(Dataset entries)
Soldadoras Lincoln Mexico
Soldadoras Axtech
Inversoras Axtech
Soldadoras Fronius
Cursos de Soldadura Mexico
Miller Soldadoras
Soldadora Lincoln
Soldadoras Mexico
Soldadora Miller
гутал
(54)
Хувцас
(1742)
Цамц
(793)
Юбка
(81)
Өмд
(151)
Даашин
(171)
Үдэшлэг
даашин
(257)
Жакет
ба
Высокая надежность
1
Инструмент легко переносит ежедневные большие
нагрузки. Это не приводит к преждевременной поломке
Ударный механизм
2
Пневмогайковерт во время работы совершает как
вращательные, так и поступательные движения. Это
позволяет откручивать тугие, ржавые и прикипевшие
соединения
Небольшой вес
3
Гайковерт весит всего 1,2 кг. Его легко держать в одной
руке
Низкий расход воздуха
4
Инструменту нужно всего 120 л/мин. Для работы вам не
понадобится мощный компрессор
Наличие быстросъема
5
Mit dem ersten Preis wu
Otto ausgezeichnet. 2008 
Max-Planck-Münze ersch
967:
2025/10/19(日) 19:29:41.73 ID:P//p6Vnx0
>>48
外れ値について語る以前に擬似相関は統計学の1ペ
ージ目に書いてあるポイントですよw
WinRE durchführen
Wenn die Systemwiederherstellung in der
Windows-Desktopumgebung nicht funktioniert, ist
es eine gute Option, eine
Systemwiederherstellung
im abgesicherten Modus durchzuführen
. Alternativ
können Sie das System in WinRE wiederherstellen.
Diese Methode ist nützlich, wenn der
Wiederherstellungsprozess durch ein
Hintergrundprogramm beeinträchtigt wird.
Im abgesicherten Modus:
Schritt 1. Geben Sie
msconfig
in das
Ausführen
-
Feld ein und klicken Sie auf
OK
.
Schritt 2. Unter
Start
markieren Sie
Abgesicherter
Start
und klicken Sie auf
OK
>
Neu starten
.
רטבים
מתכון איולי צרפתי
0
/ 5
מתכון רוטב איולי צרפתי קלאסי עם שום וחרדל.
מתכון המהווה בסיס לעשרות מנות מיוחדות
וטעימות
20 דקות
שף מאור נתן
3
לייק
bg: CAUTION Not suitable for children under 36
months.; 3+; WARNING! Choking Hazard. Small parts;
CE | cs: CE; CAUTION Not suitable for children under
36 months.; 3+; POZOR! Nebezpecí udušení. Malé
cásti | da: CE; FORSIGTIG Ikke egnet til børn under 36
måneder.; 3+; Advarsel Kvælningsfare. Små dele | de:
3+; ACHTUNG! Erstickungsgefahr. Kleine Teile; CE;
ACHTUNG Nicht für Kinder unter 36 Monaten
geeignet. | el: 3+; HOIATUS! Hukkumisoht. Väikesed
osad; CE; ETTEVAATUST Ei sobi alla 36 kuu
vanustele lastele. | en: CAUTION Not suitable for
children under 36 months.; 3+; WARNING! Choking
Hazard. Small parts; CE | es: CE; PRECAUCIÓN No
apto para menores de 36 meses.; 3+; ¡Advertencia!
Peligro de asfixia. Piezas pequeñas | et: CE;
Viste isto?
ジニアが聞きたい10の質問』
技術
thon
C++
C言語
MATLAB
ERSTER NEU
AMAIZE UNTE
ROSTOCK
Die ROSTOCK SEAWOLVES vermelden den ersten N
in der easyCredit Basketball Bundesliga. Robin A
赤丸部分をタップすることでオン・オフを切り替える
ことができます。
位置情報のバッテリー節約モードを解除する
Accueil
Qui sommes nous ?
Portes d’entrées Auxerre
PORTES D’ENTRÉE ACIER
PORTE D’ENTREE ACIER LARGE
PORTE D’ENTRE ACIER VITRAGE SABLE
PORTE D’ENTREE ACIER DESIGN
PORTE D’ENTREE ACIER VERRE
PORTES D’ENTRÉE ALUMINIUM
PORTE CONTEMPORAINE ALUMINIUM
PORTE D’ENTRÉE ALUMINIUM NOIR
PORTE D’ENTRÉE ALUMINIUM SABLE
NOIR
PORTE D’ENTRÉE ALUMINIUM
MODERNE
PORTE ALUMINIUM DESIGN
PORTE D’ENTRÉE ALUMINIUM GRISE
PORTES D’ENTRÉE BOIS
(End Dataset entries)
Look through the listing and extract every line with "DESIGN" in it.

Result for this task:
PORTE D’ENTREE ACIER DESIGN
PORTE ALUMINIUM DESIGN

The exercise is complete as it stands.